When an Oregon "As-is" Condo is not "As-is"

Recently, I have been contacted by several Oregon condominium association board members and individual homeowners whose conversion condominiums are experiencing serious construction defects and substantial repair costs.  Some of these owners and board members have stated they don't believe they have any legal claims because the developer sold the condominium unit "as-is."

Oregon law, as in many states, provides statutory warranties or disclosure requirements for initial condominium purchasers--for both new condos and conversion condos:  

  *  A Declarant of a newly constructed condominium shall expressly warrant against defects in the plumbing, electrical, mechanical, structural, and all other components of the newly constructed units and common elements.  The applicable statute is ORS 100.185.

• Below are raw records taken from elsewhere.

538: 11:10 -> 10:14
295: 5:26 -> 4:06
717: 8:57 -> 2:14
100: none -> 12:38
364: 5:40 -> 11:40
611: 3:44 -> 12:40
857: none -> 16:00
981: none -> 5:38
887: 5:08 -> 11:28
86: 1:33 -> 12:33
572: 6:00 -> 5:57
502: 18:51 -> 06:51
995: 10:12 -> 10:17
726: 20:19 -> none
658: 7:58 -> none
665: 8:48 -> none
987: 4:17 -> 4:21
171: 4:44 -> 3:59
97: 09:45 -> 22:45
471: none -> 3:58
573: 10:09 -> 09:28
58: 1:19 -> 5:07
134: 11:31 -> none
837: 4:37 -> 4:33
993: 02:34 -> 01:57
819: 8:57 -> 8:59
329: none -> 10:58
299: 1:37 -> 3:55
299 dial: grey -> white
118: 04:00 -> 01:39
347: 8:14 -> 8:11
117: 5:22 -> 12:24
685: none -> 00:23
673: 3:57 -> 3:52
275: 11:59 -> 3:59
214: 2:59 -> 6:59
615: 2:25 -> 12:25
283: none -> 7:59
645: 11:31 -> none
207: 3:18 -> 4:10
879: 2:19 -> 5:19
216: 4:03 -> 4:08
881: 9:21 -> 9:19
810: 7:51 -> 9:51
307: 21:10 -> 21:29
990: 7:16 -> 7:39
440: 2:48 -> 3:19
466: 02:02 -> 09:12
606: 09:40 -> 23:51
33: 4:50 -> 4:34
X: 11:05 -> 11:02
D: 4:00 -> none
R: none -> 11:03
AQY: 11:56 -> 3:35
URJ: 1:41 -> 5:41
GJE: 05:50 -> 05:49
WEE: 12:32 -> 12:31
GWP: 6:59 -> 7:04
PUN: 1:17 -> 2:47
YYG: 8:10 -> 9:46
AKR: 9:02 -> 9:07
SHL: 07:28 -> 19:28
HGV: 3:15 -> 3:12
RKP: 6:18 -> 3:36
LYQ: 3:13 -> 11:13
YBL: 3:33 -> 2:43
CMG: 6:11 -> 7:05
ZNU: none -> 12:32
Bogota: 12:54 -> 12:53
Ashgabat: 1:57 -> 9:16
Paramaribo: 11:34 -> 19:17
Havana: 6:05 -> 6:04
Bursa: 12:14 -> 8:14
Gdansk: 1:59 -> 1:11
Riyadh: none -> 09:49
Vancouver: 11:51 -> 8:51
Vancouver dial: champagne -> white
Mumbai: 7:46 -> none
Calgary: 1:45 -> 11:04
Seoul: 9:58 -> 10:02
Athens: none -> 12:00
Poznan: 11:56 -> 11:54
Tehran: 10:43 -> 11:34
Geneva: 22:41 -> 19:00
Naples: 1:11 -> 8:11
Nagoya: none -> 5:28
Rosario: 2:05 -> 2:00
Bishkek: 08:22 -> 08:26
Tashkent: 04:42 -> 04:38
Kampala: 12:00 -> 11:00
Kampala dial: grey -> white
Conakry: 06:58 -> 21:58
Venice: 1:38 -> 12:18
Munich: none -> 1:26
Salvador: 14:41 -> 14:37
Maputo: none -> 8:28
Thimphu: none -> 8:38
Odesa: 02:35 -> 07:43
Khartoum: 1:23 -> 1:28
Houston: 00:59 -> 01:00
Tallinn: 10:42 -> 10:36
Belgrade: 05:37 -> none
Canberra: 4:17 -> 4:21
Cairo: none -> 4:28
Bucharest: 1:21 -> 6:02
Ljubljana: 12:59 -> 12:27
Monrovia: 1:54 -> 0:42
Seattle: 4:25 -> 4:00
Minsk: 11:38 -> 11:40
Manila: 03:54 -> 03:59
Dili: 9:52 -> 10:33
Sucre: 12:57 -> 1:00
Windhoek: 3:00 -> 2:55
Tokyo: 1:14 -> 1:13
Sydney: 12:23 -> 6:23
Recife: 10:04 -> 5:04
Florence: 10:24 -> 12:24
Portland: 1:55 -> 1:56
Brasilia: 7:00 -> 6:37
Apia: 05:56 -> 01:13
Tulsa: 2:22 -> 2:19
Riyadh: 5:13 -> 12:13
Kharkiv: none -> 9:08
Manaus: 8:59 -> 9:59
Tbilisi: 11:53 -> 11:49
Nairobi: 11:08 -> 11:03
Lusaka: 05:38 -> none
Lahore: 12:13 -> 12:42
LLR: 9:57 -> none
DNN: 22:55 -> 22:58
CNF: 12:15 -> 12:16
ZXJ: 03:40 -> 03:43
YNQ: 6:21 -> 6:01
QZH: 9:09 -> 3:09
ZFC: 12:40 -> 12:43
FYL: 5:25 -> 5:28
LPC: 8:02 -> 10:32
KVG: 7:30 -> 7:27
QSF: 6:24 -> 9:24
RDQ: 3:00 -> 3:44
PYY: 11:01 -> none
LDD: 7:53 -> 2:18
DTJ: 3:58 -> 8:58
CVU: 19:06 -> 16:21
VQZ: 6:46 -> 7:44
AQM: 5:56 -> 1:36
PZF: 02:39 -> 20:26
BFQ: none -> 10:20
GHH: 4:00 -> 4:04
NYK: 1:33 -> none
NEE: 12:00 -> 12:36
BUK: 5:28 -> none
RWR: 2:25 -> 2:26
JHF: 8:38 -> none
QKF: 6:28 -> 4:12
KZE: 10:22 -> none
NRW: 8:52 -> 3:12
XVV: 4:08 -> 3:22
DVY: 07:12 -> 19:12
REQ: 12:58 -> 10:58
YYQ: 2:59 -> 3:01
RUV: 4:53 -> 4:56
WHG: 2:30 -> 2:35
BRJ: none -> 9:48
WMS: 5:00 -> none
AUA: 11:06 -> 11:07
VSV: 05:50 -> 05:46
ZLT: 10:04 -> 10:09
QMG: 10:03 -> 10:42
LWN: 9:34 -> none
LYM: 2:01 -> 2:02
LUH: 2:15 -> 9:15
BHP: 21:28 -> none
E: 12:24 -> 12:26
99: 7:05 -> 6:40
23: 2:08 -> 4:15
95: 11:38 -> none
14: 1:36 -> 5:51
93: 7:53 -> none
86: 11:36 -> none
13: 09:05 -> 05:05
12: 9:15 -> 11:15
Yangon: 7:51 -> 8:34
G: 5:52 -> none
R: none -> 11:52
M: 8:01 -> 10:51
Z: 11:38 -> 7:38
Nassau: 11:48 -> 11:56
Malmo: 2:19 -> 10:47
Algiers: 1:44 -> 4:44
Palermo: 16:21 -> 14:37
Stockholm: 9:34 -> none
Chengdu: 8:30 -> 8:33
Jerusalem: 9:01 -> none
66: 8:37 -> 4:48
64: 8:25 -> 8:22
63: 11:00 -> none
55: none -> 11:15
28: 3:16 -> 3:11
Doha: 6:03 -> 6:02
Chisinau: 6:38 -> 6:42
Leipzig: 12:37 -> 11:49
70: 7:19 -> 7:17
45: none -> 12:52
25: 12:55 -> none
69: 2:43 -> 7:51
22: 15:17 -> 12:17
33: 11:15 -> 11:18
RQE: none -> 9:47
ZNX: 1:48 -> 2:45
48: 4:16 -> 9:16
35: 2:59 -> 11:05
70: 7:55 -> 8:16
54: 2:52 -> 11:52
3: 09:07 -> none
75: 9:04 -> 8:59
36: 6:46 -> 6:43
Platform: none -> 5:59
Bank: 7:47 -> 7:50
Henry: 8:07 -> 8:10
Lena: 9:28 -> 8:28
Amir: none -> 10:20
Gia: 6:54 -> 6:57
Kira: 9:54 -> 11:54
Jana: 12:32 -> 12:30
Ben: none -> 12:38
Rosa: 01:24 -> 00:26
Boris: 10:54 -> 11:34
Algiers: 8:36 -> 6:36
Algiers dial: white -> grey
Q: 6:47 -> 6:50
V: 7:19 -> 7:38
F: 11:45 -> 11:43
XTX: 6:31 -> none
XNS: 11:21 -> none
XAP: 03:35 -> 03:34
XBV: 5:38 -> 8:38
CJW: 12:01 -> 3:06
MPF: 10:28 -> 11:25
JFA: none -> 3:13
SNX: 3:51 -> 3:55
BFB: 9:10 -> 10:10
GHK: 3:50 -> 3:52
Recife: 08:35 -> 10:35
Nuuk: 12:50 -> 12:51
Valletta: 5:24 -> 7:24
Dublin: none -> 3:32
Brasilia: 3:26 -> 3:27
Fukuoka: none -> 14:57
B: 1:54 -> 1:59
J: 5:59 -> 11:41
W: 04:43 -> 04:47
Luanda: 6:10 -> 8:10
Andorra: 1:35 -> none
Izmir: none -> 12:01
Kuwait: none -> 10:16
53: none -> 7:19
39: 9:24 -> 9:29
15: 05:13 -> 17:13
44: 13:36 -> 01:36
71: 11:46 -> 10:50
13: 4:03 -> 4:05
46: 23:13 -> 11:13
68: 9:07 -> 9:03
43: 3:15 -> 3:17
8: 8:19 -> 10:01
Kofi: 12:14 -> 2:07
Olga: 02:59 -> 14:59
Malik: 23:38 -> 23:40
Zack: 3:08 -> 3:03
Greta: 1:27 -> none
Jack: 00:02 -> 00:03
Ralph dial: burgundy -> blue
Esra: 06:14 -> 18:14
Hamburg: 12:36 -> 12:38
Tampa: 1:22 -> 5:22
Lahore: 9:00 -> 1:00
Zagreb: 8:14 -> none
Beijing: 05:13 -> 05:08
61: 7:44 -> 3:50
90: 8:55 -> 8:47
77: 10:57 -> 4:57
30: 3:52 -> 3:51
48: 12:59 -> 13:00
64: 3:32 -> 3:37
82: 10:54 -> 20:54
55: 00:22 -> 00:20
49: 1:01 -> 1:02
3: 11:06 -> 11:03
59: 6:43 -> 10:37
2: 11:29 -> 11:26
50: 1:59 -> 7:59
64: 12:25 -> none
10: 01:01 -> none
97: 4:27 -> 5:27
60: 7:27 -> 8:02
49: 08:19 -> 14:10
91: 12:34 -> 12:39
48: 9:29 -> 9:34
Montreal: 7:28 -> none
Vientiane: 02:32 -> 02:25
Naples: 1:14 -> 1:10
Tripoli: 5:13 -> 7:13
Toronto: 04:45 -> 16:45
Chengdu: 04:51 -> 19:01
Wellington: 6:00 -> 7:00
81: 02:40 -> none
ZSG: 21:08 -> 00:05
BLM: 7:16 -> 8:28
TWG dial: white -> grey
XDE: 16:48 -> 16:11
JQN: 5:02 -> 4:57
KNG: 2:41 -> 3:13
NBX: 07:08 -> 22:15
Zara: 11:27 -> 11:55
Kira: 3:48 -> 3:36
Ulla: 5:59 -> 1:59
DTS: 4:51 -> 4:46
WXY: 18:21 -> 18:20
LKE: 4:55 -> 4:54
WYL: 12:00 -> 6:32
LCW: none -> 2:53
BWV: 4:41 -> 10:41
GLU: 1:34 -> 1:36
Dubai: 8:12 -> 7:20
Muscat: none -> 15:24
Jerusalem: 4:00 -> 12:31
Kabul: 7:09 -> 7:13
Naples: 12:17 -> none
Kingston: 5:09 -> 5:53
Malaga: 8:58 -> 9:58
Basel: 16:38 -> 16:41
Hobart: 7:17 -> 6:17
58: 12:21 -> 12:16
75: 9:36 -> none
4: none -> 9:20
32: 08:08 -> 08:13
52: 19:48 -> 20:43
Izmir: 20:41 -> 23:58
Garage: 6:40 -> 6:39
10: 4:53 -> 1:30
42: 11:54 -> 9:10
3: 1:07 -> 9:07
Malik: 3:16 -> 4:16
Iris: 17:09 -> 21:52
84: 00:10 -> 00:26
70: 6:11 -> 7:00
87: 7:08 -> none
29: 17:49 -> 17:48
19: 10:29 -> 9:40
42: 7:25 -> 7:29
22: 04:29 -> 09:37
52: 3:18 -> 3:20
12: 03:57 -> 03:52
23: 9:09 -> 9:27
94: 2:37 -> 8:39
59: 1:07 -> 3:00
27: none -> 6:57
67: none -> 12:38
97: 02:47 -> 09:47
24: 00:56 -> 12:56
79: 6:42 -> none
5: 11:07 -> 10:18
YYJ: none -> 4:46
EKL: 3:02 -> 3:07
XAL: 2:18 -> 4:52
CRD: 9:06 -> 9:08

  *  A Declarant of a conversion condominium must provide a statement of the "present condition of all structural components and major mechanical and utility installations in the condominium, including the approximate date of construction and a reasonable estimate of the remaining useful life of, at a minimum, the roof, siding, plumbing, electrical, HVAC system, asphalt, sidewalks and decks."  The disclosure also must include a statement of whether the assessment of conditions was prepared by a licensed engineer, architect or home inspector.  The applicable statute is ORS 100.655(h).

Thus, there is no such thing as an "as-is" new condominium unit sold in Oregon.  Although Declarants may sell a conversion condominium unit without a warranty, or "as-is," that does not necessarily mean an owner or association foregoes all legal rights in the event construction defects or prior damages exist.  An owner or association may have claims for lack of proper disclosure in the Condominium Disclosure Statement, regardless of whether an "as-is" statement was included in the Condominium Disclosure Statement and/or Purchase and Sale Agreement.

Lastly, although there are no reported Oregon appellate decisions directly on point, courts in other states (including neighboring Washington) have rejected a Declarant's attempts to disclaim warranty and disclosure obligations through a general "as-is" statement.

If you have specific questions regarding your condominium's warranties or disclosures, feel free to contact the Portland or Bend offices of Barker Martin, P.S.  

Developer Liability for Implied Warranty of Suitability

There is a common misconception among builders and buyers of condominium conversions that builders who convert apartments into condos are only liable for “what they touch” or the parts of the condominium that they actually improve. This is not correct. In fact, there are a number of avenues for recovery when a conversion condominium experiences leaks or other problems relating to original construction defects even when the converter did not touch that part of the building. Among these is a claim against the converter under the implied warranty of suitability, which is just now getting some focus in the industry. 

In addition to the well-known warranties of quality for work actually done by a builder converting a building into condos, the Condo Act also provides that the creator of the condominium warrants that “a unit and the common elements in the condominium are suitable for the ordinary uses of real estate of its type.” This is called the implied warranty of suitability or fitness. Unlike the implied warranties of quality, this warranty applies to units and common elements, regardless of whether the developer did any work on those elements

It is unsettled what “suitable for ordinary uses” means because there is no further definition of the term in the statute, nor are there any published legal opinions relating to this matter in the context of conversion condominiums. It may be that this warranty equates with a warranty of habitability, meaning the building is so unsafe as to be virtually uninhabitable under certain circumstances. But it may mean just what it says – that the building is “unsuitable” for its ordinary uses rather than uninhabitable. We have and will continue to argue that a building that leaks is unsuitable for use as someone’s home. To our knowledge, this theory has not been tested in the courts, but we expect to see breach of this warranty pleaded in the near future, especially where, for example, a 75-year-old apartment has been converted for current use as condos with little to no renovation.